The line containing "lichtkleur kiezen." marks the start; please restate exactly that line and only the lines following it through the end of the material below.

==================================================

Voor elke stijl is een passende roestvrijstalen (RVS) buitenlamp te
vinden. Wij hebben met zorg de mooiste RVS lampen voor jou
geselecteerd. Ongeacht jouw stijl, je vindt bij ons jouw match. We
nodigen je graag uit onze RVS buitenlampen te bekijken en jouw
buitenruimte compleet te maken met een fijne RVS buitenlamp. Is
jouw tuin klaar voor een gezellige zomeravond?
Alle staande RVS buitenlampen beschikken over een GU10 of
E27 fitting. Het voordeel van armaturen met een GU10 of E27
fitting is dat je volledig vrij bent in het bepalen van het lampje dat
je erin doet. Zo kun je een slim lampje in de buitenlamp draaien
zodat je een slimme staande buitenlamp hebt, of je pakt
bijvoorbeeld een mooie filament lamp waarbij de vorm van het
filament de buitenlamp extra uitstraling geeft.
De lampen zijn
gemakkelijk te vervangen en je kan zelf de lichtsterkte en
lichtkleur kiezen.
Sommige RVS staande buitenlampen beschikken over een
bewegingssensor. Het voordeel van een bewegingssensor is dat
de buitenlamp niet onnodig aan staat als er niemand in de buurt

==================================================

» TASK SOLUTION:
lichtkleur kiezen.
Sommige RVS staande buitenlampen beschikken over een
bewegingssensor. Het voordeel van een bewegingssensor is dat
de buitenlamp niet onnodig aan staat als er niemand in de buurt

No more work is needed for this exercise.